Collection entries
******

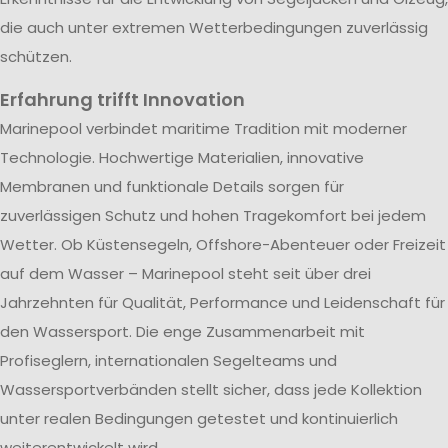
die auch unter extremen Wetterbedingungen zuverlässig
schützen.
Erfahrung trifft Innovation
Marinepool verbindet maritime Tradition mit moderner
Technologie. Hochwertige Materialien, innovative
Membranen und funktionale Details sorgen für
zuverlässigen Schutz und hohen Tragekomfort bei jedem
Wetter. Ob Küstensegeln, Offshore-Abenteuer oder Freizeit
auf dem Wasser – Marinepool steht seit über drei
Jahrzehnten für Qualität, Performance und Leidenschaft für
den Wassersport. Die enge Zusammenarbeit mit
Profiseglern, internationalen Segelteams und
Wassersportverbänden stellt sicher, dass jede Kollektion
unter realen Bedingungen getestet und kontinuierlich
weiterentwickelt wird.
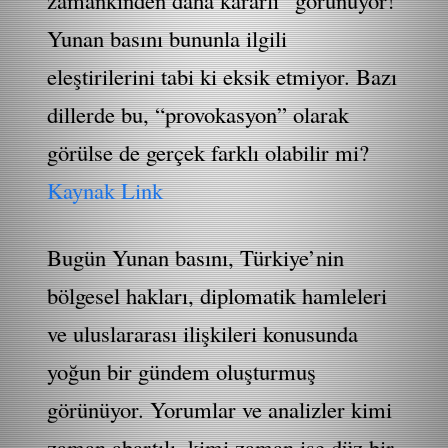
Yunan basını bununla ilgili
eleştirilerini tabi ki eksik etmiyor. Bazı
dillerde bu, “provokasyon” olarak
görülse de gerçek farklı olabilir mi?
Kaynak Link
Bugün Yunan basını, Türkiye’nin
bölgesel hakları, diplomatik hamleleri
ve uluslararası ilişkileri konusunda
yoğun bir gündem oluşturmuş
görünüyor. Yorumlar ve analizler kimi
zaman abartılı, kimi zaman ise düz bir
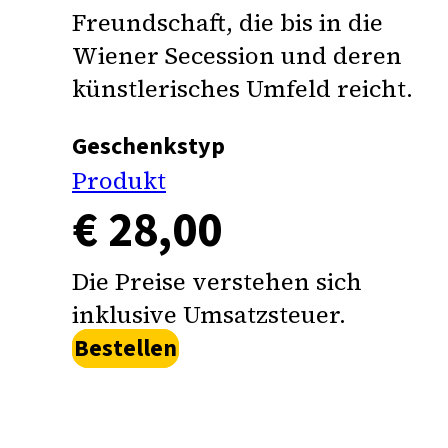
Freundschaft, die bis in die
Wiener Secession und deren
künstlerisches Umfeld reicht.
Geschenkstyp
Produkt
€ 28,00
Die Preise verstehen sich
inklusive Umsatzsteuer.
Bestellen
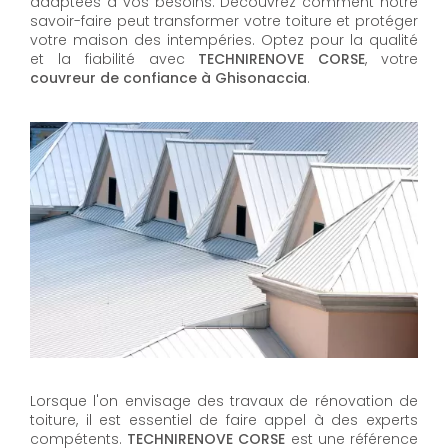
adaptées à vos besoins. Découvrez comment notre
savoir-faire peut transformer votre toiture et protéger
votre maison des intempéries. Optez pour la qualité
et la fiabilité avec
TECHNIRENOVE CORSE
, votre
couvreur de confiance à Ghisonaccia
.
Lorsque l'on envisage des travaux de rénovation de
toiture, il est essentiel de faire appel à des experts
compétents.
TECHNIRENOVE CORSE
est une référence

******

Problem description: Only the lines from the one containing "Marinepool verbindet maritime" through the last line of the records above should be repeated, exactly and without pictures.

Task response:
Marinepool verbindet maritime Tradition mit moderner
Technologie. Hochwertige Materialien, innovative
Membranen und funktionale Details sorgen für
zuverlässigen Schutz und hohen Tragekomfort bei jedem
Wetter. Ob Küstensegeln, Offshore-Abenteuer oder Freizeit
auf dem Wasser – Marinepool steht seit über drei
Jahrzehnten für Qualität, Performance und Leidenschaft für
den Wassersport. Die enge Zusammenarbeit mit
Profiseglern, internationalen Segelteams und
Wassersportverbänden stellt sicher, dass jede Kollektion
unter realen Bedingungen getestet und kontinuierlich
weiterentwickelt wird.
Yunan basını bununla ilgili
eleştirilerini tabi ki eksik etmiyor. Bazı
dillerde bu, “provokasyon” olarak
görülse de gerçek farklı olabilir mi?
Kaynak Link
Bugün Yunan basını, Türkiye’nin
bölgesel hakları, diplomatik hamleleri
ve uluslararası ilişkileri konusunda
yoğun bir gündem oluşturmuş
görünüyor. Yorumlar ve analizler kimi
zaman abartılı, kimi zaman ise düz bir
Freundschaft, die bis in die
Wiener Secession und deren
künstlerisches Umfeld reicht.
Geschenkstyp
Produkt
€ 28,00
Die Preise verstehen sich
inklusive Umsatzsteuer.
Bestellen
adaptées à vos besoins. Découvrez comment notre
savoir-faire peut transformer votre toiture et protéger
votre maison des intempéries. Optez pour la qualité
et la fiabilité avec
TECHNIRENOVE CORSE
, votre
couvreur de confiance à Ghisonaccia
.
Lorsque l'on envisage des travaux de rénovation de
toiture, il est essentiel de faire appel à des experts
compétents.
TECHNIRENOVE CORSE
est une référence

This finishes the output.